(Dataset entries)
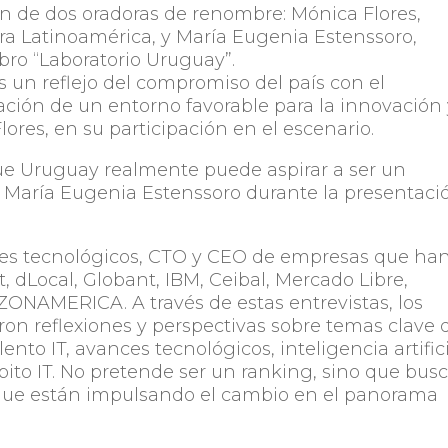
ón de dos oradoras de renombre: Mónica Flores,
 Latinoamérica, y María Eugenia Estenssoro,
ibro “Laboratorio Uruguay”.
s un reflejo del compromiso del país con el
eación de un entorno favorable para la innovación
ores, en su participación en el escenario.
e Uruguay realmente puede aspirar a ser un
jo María Eugenia Estenssoro durante la presentaci
deres tecnológicos, CTO y CEO de empresas que ha
 dLocal, Globant, IBM, Ceibal, Mercado Libre,
ONAMERICA. A través de estas entrevistas, los
on reflexiones y perspectivas sobre temas clave 
ento IT, avances tecnológicos, inteligencia artifici
bito IT. No pretende ser un ranking, sino que bus
s que están impulsando el cambio en el panorama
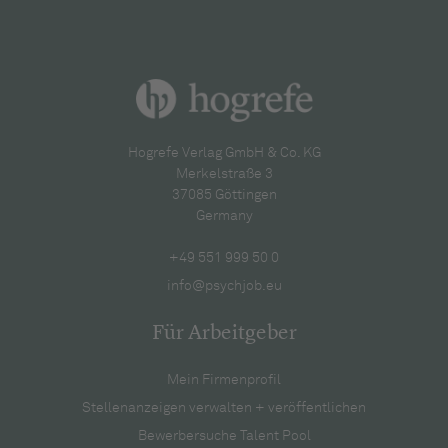
Hogrefe Verlag GmbH & Co. KG
Merkelstraße 3
37085 Göttingen
Germany
+49 551 999 50 0
info@psychjob.eu
Für Arbeitgeber
Mein Firmenprofil
Stellenanzeigen verwalten + veröffentlichen
Bewerbersuche Talent Pool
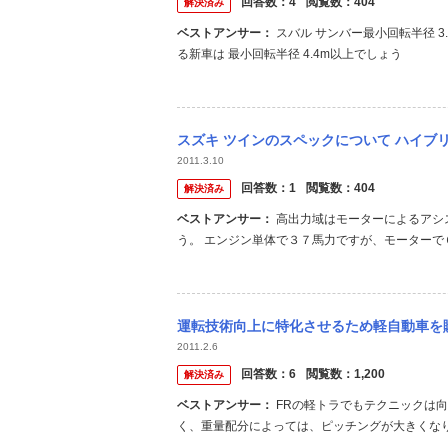
回答数：
4
閲覧数：
404
解決済み
ベストアンサー：
スバル サンバー最小回転半径 3.9m （４ナンバー） ダイハツ エッセ 最小回転半径 4.2m 現在販売してい
る新車は 最小回転半径 4.4m以上でしょう
スズキ ツインのスペックについて ハイブリッドとそうでない車種があるのですが、ハイ
2011.3.10
回答数：
1
閲覧数：
404
解決済み
ベストアンサー：
高出力域はモーターによるアシストがあるので最高出力を抑え、燃費に振ったセッティングなんでしょ
う。 エンジン単体で３７馬力ですが、モーターで
様も存在するＨＶ車も、ＨＶ車に限りエンジン出
運転技術向上に特化させるため軽自動車を購入しようと考えているのですが、 一番最適な
2011.2.6
回答数：
6
閲覧数：
1,200
解決済み
ベストアンサー：
FRの軽トラでもテクニックは向上しますよ。 軽く、ホイールベースの短い車両は、前後の挙動変化が速
く、重量配分によっては、ピッチングが大きくな
の長さはともかく）挙動が穏やかなので、より楽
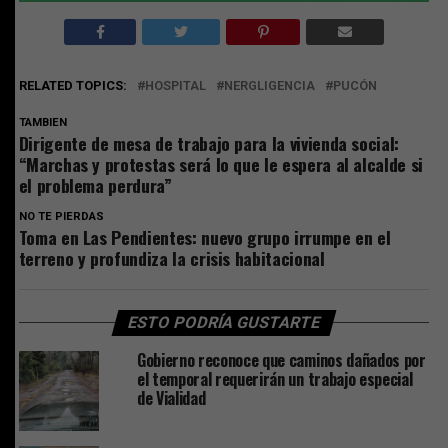
RELATED TOPICS:
HOSPITAL
NERGLIGENCIA
PUCÓN
TAMBIEN
Dirigente de mesa de trabajo para la vivienda social:
“Marchas y protestas será lo que le espera al alcalde si
el problema perdura”
NO TE PIERDAS
Toma en Las Pendientes: nuevo grupo irrumpe en el
terreno y profundiza la crisis habitacional
ESTO PODRÍA GUSTARTE
Gobierno reconoce que caminos dañados por
el temporal requerirán un trabajo especial
de Vialidad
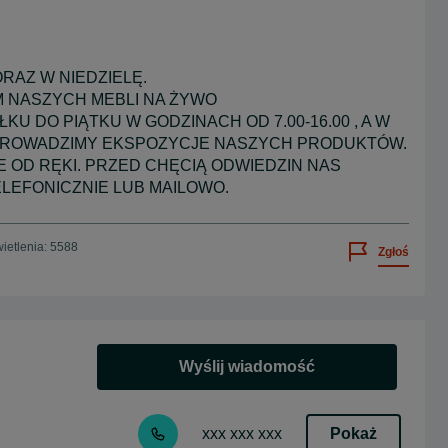
RAZ W NIEDZIELĘ.
 NASZYCH MEBLI NA ŻYWO
U DO PIĄTKU W GODZINACH OD 7.00-16.00 , A W
 PROWADZIMY EKSPOZYCJE NASZYCH PRODUKTÓW.
 OD RĘKI. PRZED CHĘCIĄ ODWIEDZIN NAS
ELEFONICZNIE LUB MAILOWO.
ietlenia: 5588
Zgłoś
Wyślij wiadomość
Pokaż
xxx xxx xxx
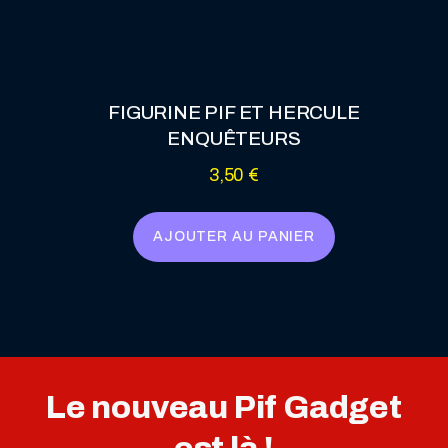
FIGURINE PIF ET HERCULE
ENQUÊTEURS
3,50
€
AJOUTER AU PANIER
Le nouveau Pif Gadget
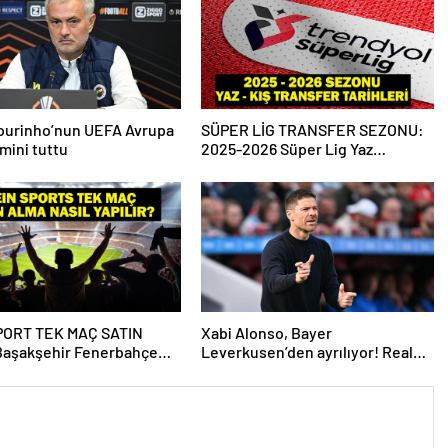
ourinho’nun UEFA Avrupa
SÜPER LİG TRANSFER SEZONU:
hmini tuttu
2025-2026 Süper Lig Yaz
Transfer Sezonu Ne Zaman
Başlayacak? Kış Transfer Sezonu
Ne Zaman Başlayacak? TFF
Açıkladı!
PORT TEK MAÇ SATIN
Xabi Alonso, Bayer
Başakşehir Fenerbahçe
Leverkusen’den ayrılıyor! Real
IN Sports tek maç satın
Madrid…
ıl yapılır?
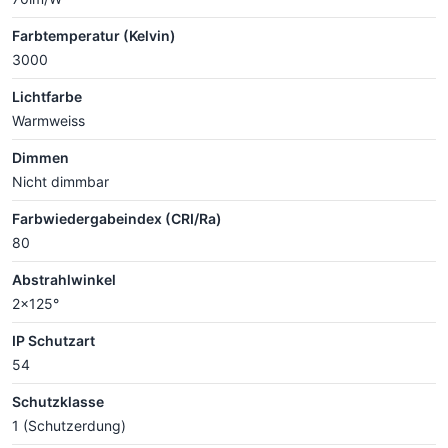
Farbtemperatur (Kelvin)
3000
Lichtfarbe
Warmweiss
Dimmen
Nicht dimmbar
Farbwiedergabeindex (CRI/Ra)
80
Abstrahlwinkel
2x125°
IP Schutzart
54
Schutzklasse
1 (Schutzerdung)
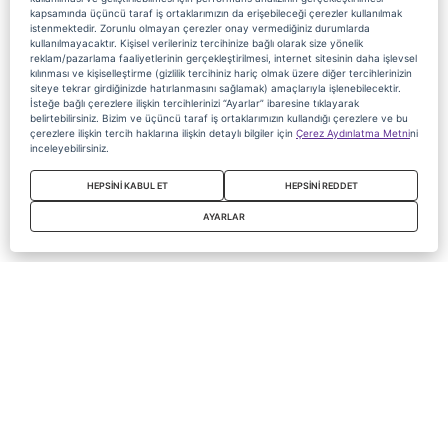
kapsamında üçüncü taraf iş ortaklarımızın da erişebileceği çerezler kullanılmak
istenmektedir. Zorunlu olmayan çerezler onay vermediğiniz durumlarda
kullanılmayacaktır. Kişisel verileriniz tercihinize bağlı olarak size yönelik
reklam/pazarlama faaliyetlerinin gerçekleştirilmesi, internet sitesinin daha işlevsel
kılınması ve kişiselleştirme (gizlilik tercihiniz hariç olmak üzere diğer tercihlerinizin
siteye tekrar girdiğinizde hatırlanmasını sağlamak) amaçlarıyla işlenebilecektir.
İsteğe bağlı çerezlere ilişkin tercihlerinizi “Ayarlar” ibaresine tıklayarak
belirtebilirsiniz. Bizim ve üçüncü taraf iş ortaklarımızın kullandığı çerezlere ve bu
çerezlere ilişkin tercih haklarına ilişkin detaylı bilgiler için
Çerez Aydınlatma Metni
ni
inceleyebilirsiniz.
HEPSİNİ KABUL ET
HEPSİNİ REDDET
AYARLAR
Copyright 2020 Digiturk Bu siteyi kullanarak sözleşmeyi kabul etmiş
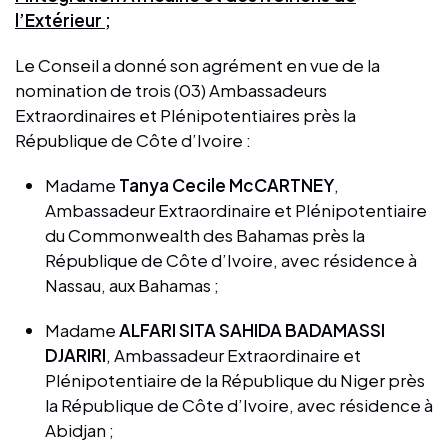
l’Extérieur ;
Le Conseil a donné son agrément en vue de la
nomination de trois (03) Ambassadeurs
Extraordinaires et Plénipotentiaires près la
République de Côte d’Ivoire :
Madame
Tanya Cecile McCARTNEY
,
Ambassadeur Extraordinaire et Plénipotentiaire
du Commonwealth des Bahamas près la
République de Côte d’Ivoire, avec résidence à
Nassau, aux Bahamas ;
Madame
ALFARI SITA SAHIDA BADAMASSI
DJARIRI
, Ambassadeur Extraordinaire et
Plénipotentiaire de la République du Niger près
la République de Côte d’Ivoire, avec résidence à
Abidjan ;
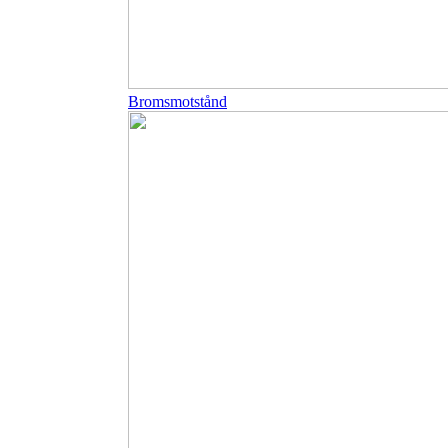
Bromsmotstånd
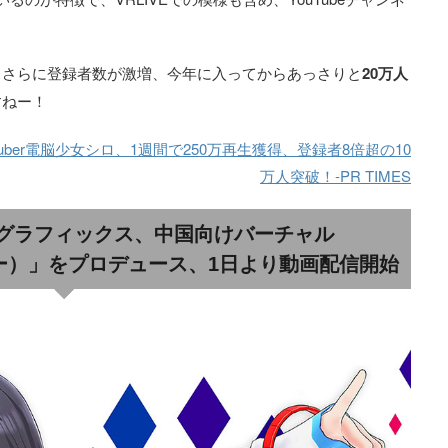
、さらに登録者数が激増、今年に入ってからあっさりと
20万人
すねー！
Tuber電脳少女シロ、1週間で250万再生獲得、登録者8倍超の10
万人突破！-PR TIMES
グラフィックス、中国向けバーチャル
ディー）」をプロデュース、1日より動画配信開始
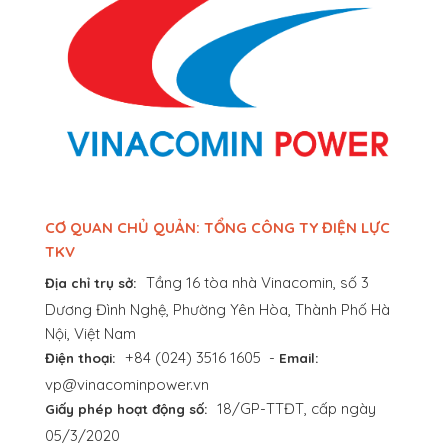
CƠ QUAN CHỦ QUẢN: TỔNG CÔNG TY ĐIỆN LỰC
TKV
Tầng 16 tòa nhà Vinacomin, số 3
Địa chỉ trụ sở:
Dương Đình Nghệ, Phường Yên Hòa, Thành Phố Hà
Nội, Việt Nam
+84 (024) 3516 1605
-
Điện thoại:
Email:
vp@vinacominpower.vn
18/GP-TTĐT, cấp ngày
Giấy phép hoạt động số:
05/3/2020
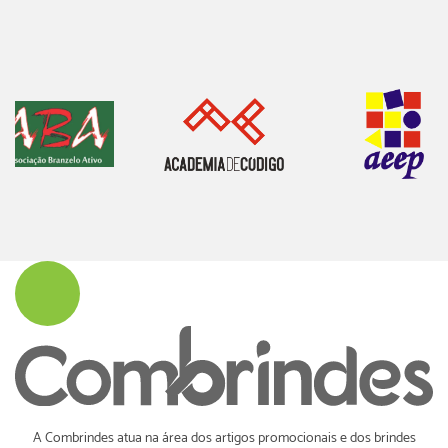
A Combrindes atua na área dos artigos promocionais e dos brindes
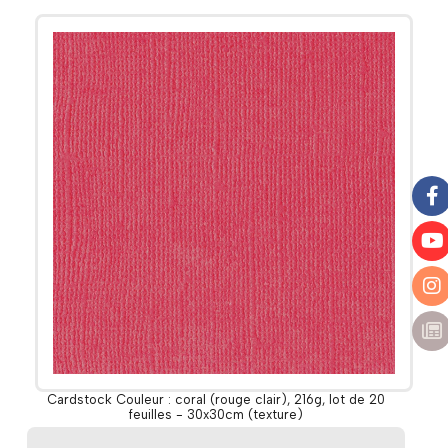
Cardstock Couleur : coral (rouge clair), 216g, lot de 20
feuilles - 30x30cm (texture)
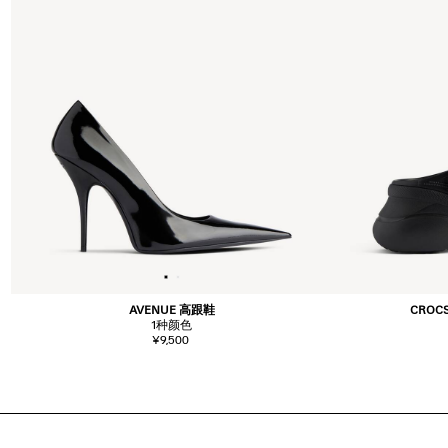
AVENUE 高跟鞋
CROC
1
种颜色
¥9,500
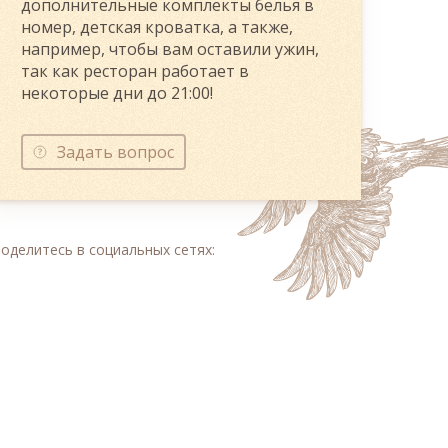
дополнительные комплекты белья в
номер, детская кроватка, а также,
например, чтобы вам оставили ужин,
так как ресторан работает в
некоторые дни до 21:00!
Задать вопрос
оделитесь в социальных сетях:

▸ Problem:
Check each line of the records for the word "çerezlere" and extract those that contain it.

▸ Written reply:
İsteğe bağlı çerezlere ilişkin tercihlerinizi “Ayarlar” ibaresine tıklayarak
belirtebilirsiniz. Bizim ve üçüncü taraf iş ortaklarımızın kullandığı çerezlere ve bu
çerezlere ilişkin tercih haklarına ilişkin detaylı bilgiler için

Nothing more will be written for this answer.